Work request
May I please have every record restated word for word, with the images left out?

Task data
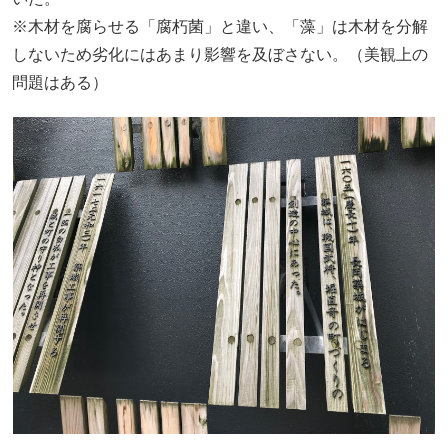
※木材を腐らせる「腐朽菌」と違い、「藻」は木材を分解
しないため劣化にはあまり影響を及ぼさない。（美観上の
問題はある）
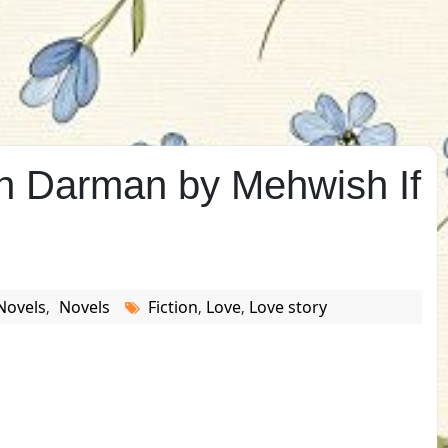
in Darman by Mehwish If
Novels
Novels
Fiction
Love
Love story
,
,
,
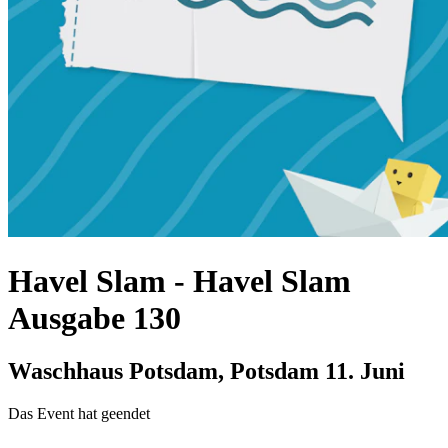
Havel Slam
-
Havel Slam
Ausgabe 130
Waschhaus Potsdam, Potsdam
11. Juni
Das Event hat geendet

Task result
※木材を腐らせる「腐朽菌」と違い、「藻」は木材を分解
しないため劣化にはあまり影響を及ぼさない。（美観上の
問題はある）
in Darman by Mehwish If
Novels
Novels
Fiction
Love
Love story
,
,
,
Havel Slam
-
Havel Slam
Ausgabe 130
Waschhaus Potsdam, Potsdam
11. Juni
Das Event hat geendet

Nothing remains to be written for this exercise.